→ WHAT TO PRODUCE
In the entries below, begin at the line that has "over geagendeerde onderwerpen. Dat is", stop after the line that has "con direcciones al", and output those lines exactly with no pictures.

Collected data:
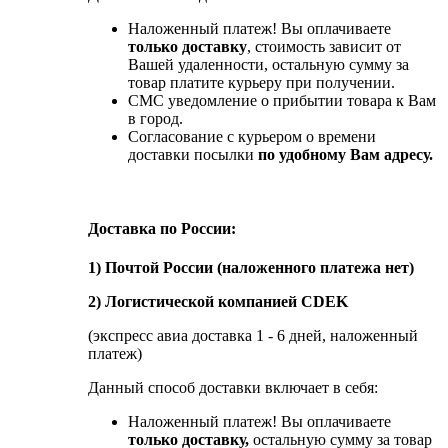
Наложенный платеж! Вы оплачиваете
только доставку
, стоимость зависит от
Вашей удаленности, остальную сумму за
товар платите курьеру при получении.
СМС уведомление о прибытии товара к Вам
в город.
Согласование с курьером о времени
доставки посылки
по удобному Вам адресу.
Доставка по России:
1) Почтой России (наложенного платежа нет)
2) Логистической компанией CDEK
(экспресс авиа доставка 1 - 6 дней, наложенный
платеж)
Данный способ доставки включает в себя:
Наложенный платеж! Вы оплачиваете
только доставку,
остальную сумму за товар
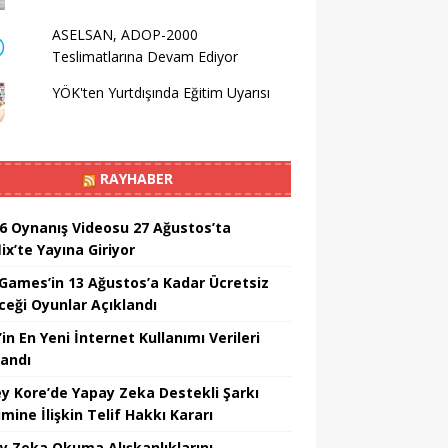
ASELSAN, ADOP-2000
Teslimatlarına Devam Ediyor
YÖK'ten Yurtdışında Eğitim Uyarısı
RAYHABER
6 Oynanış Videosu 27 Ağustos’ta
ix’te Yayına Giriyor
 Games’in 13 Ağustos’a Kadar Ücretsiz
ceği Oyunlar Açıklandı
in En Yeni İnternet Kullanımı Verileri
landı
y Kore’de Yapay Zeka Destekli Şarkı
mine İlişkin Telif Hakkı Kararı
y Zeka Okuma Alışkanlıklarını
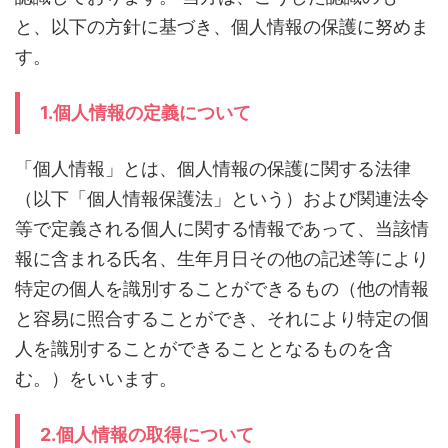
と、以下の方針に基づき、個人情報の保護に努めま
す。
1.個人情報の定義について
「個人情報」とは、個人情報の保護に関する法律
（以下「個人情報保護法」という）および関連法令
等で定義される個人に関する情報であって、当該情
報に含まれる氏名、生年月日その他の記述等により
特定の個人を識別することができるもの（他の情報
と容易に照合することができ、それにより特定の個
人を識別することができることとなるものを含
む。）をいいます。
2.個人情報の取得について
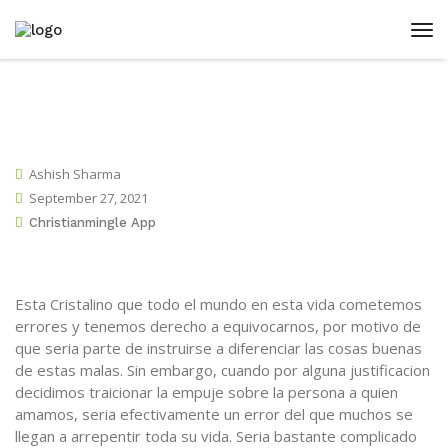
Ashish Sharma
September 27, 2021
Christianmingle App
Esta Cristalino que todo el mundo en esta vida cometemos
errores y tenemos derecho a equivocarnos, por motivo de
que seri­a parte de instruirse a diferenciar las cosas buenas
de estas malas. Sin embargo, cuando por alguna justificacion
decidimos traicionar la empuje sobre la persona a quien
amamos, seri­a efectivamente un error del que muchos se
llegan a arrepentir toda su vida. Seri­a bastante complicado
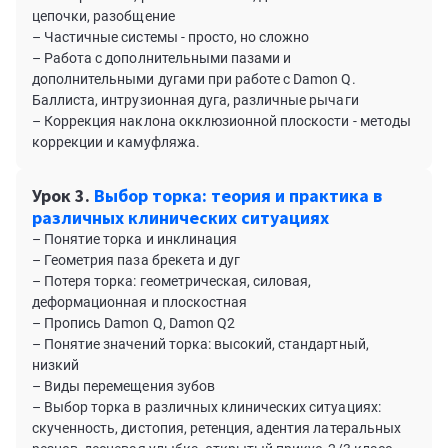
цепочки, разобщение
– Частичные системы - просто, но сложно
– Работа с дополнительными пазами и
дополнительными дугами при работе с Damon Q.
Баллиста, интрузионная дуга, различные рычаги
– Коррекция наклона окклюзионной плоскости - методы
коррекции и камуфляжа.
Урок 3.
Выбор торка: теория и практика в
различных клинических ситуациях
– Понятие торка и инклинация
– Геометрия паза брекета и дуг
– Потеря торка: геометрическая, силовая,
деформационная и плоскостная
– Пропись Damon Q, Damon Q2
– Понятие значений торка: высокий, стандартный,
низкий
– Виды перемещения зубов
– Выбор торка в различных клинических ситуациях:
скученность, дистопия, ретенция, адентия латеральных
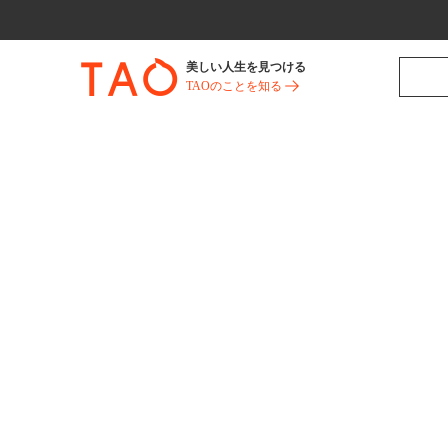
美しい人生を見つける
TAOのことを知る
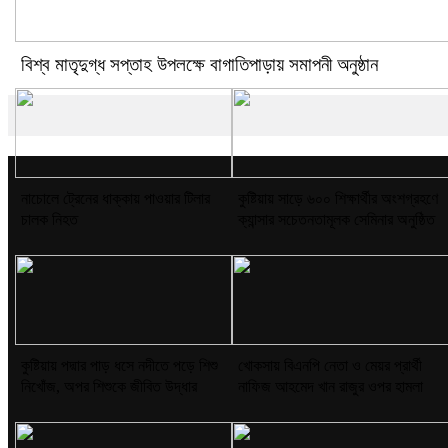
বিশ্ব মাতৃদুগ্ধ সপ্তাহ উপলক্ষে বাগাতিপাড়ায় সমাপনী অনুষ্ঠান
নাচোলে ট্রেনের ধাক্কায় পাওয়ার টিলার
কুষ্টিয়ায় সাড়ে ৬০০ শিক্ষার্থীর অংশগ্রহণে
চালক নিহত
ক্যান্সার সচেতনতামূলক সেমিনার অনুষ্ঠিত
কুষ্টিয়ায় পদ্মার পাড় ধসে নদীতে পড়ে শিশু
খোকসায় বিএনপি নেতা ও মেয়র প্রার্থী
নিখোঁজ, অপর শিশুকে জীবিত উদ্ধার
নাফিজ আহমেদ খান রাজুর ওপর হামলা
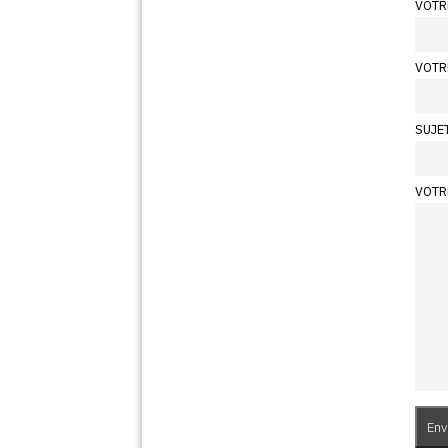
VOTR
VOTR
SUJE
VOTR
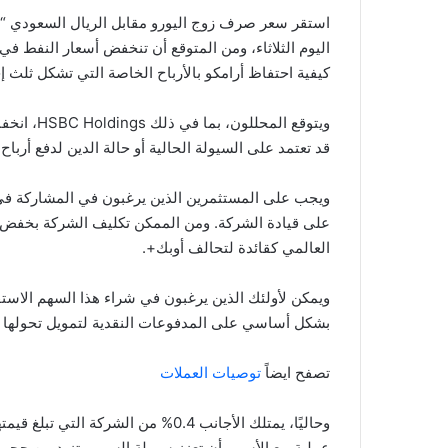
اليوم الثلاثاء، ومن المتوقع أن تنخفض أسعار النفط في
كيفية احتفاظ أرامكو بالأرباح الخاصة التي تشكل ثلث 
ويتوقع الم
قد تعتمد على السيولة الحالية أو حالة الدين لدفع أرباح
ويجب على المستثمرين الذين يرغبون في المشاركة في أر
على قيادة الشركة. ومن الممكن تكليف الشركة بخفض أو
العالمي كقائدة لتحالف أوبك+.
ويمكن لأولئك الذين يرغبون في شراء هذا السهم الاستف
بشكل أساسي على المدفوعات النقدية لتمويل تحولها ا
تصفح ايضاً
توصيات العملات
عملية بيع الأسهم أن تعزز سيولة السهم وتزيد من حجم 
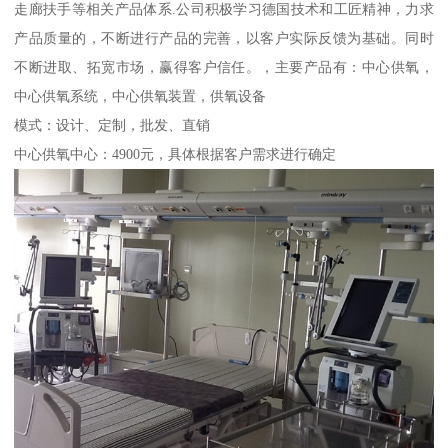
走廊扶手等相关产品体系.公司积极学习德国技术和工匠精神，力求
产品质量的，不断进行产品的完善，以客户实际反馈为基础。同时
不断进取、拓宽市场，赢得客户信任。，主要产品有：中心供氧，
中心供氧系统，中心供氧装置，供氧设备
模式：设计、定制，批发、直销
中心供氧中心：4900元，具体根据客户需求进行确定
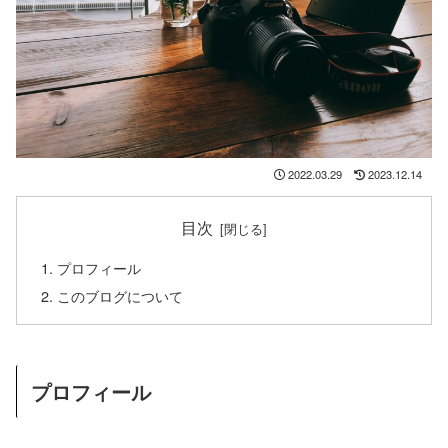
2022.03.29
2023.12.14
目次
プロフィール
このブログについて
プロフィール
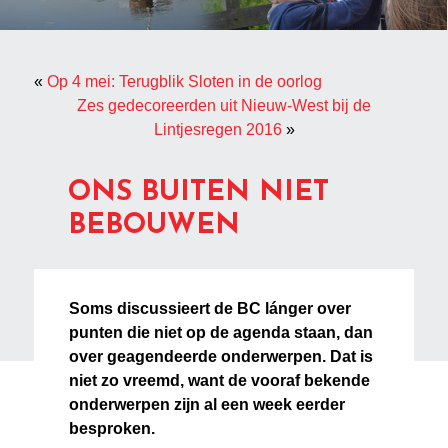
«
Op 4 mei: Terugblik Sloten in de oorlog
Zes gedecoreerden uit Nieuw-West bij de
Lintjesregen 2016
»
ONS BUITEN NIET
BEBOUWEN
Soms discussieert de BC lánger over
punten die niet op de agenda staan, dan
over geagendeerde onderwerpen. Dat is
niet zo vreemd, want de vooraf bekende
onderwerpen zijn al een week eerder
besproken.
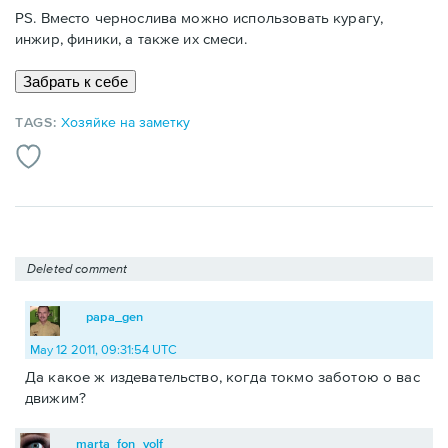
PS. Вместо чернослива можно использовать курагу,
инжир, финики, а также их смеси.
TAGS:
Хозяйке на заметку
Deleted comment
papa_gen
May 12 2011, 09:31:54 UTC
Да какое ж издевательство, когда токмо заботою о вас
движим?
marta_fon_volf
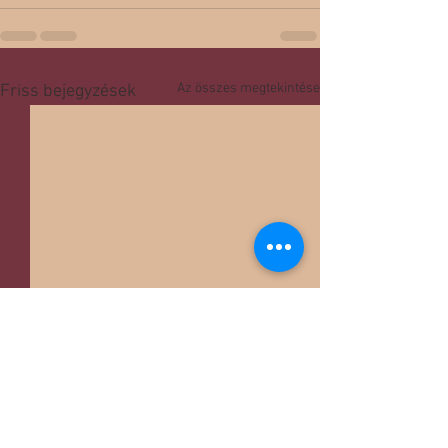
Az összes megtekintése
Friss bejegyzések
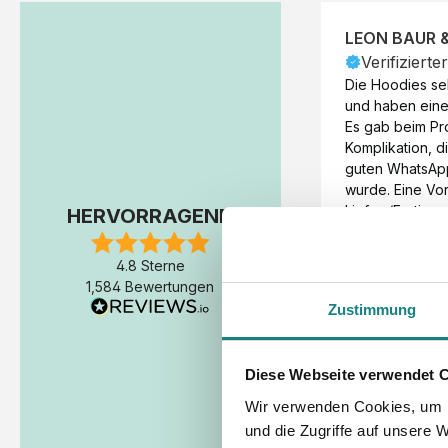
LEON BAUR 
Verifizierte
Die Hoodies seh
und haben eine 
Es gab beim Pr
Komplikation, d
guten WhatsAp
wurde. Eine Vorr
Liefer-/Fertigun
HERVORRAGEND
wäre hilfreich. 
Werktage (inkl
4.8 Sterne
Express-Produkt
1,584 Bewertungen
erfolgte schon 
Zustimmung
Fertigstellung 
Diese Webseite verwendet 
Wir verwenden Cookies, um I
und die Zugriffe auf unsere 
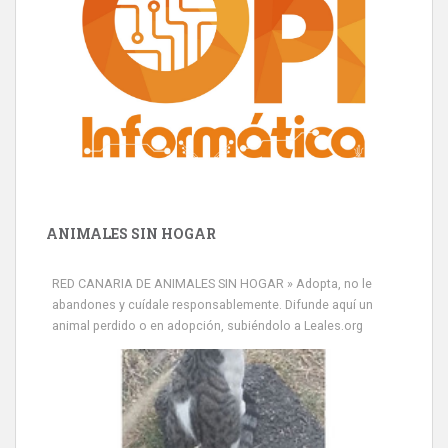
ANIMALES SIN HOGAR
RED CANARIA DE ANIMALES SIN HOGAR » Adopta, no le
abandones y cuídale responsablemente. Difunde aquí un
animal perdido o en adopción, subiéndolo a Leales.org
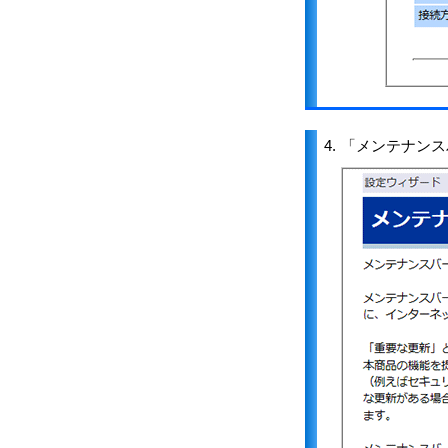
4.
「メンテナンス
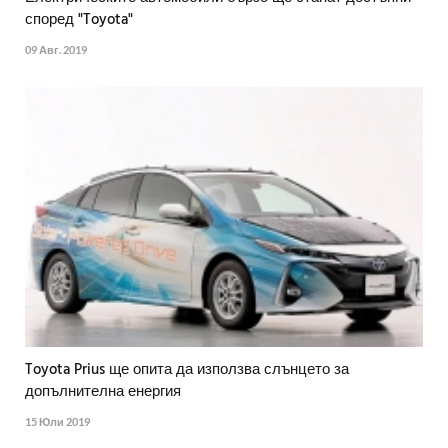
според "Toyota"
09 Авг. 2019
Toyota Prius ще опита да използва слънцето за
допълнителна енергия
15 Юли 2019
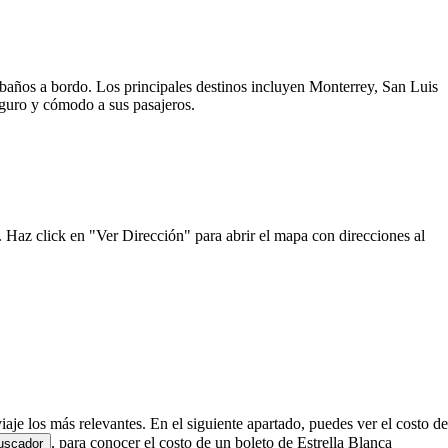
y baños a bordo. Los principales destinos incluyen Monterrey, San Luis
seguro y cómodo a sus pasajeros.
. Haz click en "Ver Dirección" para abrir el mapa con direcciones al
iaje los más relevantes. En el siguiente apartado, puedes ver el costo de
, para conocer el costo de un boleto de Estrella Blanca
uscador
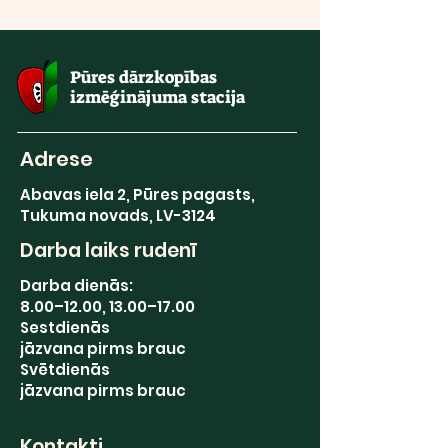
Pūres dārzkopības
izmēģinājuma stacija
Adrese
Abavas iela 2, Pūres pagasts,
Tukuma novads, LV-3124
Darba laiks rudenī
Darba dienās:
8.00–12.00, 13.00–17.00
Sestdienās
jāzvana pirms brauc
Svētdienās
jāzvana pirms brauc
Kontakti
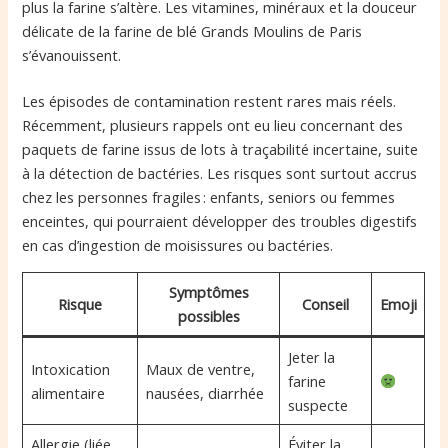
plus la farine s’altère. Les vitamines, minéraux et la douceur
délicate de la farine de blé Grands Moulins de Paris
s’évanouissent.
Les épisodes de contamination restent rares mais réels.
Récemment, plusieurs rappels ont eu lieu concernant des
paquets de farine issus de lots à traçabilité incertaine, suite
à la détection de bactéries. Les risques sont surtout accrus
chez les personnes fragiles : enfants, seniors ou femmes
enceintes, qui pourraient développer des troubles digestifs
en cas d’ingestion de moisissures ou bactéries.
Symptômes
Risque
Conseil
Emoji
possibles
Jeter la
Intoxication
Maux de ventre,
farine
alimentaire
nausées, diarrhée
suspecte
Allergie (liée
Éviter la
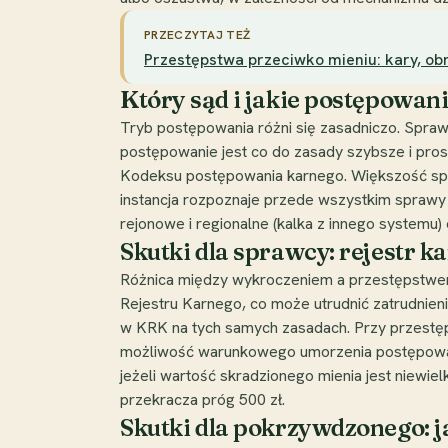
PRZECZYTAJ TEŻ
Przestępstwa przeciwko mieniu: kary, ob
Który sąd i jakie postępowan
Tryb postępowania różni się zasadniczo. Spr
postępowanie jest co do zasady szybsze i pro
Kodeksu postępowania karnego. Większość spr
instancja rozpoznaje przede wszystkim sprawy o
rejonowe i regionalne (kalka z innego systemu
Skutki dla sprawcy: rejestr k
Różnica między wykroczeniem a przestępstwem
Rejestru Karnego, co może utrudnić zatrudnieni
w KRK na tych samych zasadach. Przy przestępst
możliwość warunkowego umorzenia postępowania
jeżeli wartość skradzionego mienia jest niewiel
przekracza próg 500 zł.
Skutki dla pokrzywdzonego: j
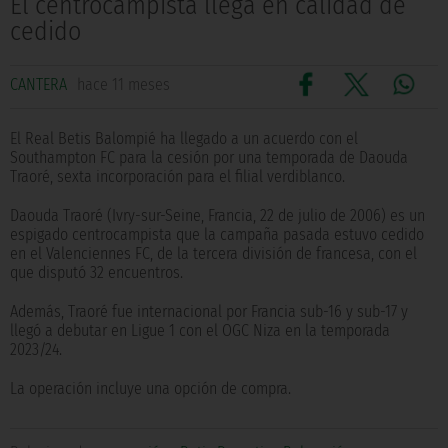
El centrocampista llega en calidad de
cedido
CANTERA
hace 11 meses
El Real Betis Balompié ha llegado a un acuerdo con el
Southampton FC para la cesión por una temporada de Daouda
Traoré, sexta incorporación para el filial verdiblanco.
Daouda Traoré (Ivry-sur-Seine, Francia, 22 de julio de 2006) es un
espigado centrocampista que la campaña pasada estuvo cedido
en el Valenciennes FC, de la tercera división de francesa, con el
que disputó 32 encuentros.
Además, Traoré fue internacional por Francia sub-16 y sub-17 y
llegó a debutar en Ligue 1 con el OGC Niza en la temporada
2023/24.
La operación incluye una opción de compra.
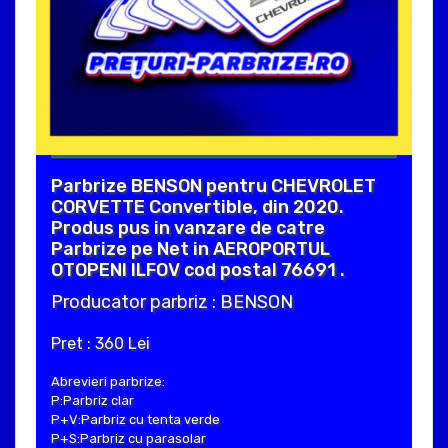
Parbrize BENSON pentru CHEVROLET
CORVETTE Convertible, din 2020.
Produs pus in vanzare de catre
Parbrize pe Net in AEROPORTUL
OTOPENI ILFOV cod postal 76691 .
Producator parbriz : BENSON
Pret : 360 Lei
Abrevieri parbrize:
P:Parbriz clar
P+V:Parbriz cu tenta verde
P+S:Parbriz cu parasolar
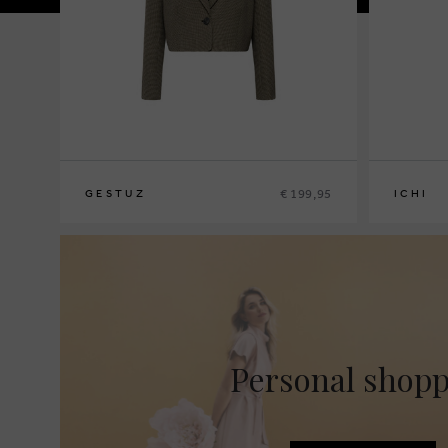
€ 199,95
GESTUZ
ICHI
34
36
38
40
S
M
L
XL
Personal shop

→ SOLUTION TO THIS EXERCISE
over geagendeerde onderwerpen. Dat is
niet zo vreemd, want de vooraf bekende
onderwerpen zijn al een week eerder
besproken.
PS. Вместо чернослива можно использовать курагу,
инжир, финики, а также их смеси.
TAGS:
Хозяйке на заметку
Deleted comment
papa_gen
May 12 2011, 09:31:54 UTC
Да какое ж издевательство, когда токмо заботою о вас
движим?
marta_fon_volf
Az összes megtekintése
Friss bejegyzések
LEON BAUR 
Verifizierte
Die Hoodies seh
und haben eine 
Es gab beim Pr
Komplikation, d
guten WhatsAp
wurde. Eine Vorr
Liefer-/Fertigun
HERVORRAGEND
wäre hilfreich. 
Werktage (inkl
4.8 Sterne
Express-Produkt
1,584 Bewertungen
erfolgte schon 
Zustimmung
Fertigstellung 
Diese Webseite verwendet 
Wir verwenden Cookies, um I
und die Zugriffe auf unsere 
ANIMALES SIN HOGAR
RED CANARIA DE ANIMALES SIN HOGAR » Adopta, no le
abandones y cuídale responsablemente. Difunde aquí un
animal perdido o en adopción, subiéndolo a Leales.org
4.
「メンテナンス
според "Toyota"
09 Авг. 2019
Toyota Prius ще опита да използва слънцето за
допълнителна енергия
15 Юли 2019
y baños a bordo. Los principales destinos incluyen Monterrey, San Luis
seguro y cómodo a sus pasajeros.
. Haz click en "Ver Dirección" para abrir el mapa con direcciones al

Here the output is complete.